Directions:
From the listing below, set down exactly the lines between the one holding "Il primo gruppo" and the one holding "dentro e fuori", inclusive. No other line is wanted.
=== Begin Enclosure ===
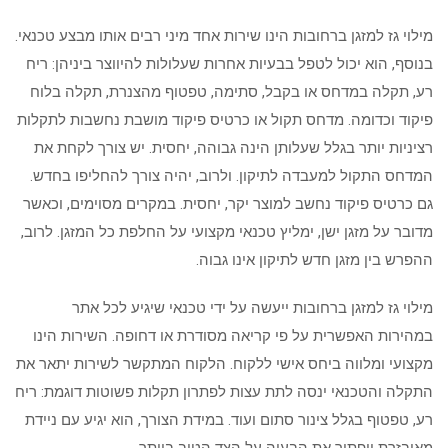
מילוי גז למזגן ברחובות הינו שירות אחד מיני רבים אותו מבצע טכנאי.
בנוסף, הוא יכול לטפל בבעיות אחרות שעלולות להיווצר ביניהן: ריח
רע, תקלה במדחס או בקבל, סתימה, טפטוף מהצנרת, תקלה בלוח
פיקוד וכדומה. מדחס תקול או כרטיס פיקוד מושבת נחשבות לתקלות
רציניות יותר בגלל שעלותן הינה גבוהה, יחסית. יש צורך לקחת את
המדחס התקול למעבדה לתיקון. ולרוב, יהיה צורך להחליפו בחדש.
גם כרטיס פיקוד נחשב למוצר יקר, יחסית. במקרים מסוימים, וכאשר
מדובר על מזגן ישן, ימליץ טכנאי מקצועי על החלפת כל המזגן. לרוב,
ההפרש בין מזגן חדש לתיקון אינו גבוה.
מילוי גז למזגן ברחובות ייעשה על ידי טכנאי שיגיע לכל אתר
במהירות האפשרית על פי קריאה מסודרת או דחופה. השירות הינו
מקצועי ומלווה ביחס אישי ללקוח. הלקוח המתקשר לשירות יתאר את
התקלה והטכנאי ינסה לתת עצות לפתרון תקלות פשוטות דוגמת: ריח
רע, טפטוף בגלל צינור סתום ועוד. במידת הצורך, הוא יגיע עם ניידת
=== End Enclosure ===
=== Begin Enclosure ===
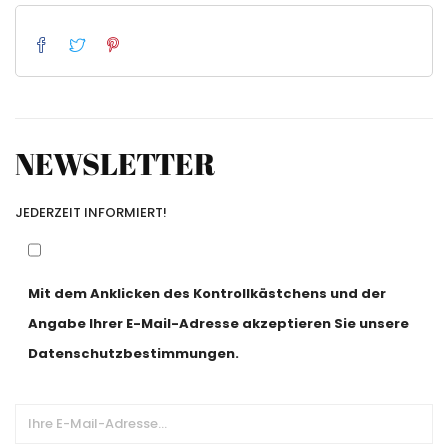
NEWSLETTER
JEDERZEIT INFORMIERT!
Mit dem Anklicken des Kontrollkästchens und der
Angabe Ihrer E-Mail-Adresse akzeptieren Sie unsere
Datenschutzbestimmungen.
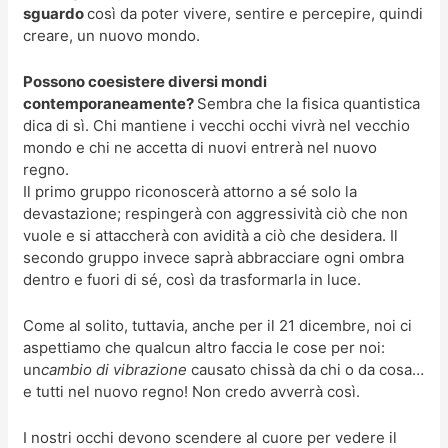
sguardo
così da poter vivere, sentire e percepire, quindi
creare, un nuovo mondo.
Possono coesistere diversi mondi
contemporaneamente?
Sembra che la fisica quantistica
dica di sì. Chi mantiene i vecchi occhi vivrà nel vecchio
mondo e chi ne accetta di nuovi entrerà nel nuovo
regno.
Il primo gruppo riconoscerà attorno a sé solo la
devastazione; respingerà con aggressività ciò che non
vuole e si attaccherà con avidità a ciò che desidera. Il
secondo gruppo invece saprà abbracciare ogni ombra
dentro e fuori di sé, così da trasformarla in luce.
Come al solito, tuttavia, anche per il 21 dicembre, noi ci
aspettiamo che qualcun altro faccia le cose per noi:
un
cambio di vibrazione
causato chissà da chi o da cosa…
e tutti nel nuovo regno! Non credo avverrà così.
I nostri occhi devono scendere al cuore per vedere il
=== End Enclosure ===
Reply:
Il primo gruppo riconoscerà attorno a sé solo la
devastazione; respingerà con aggressività ciò che non
vuole e si attaccherà con avidità a ciò che desidera. Il
secondo gruppo invece saprà abbracciare ogni ombra
dentro e fuori di sé, così da trasformarla in luce.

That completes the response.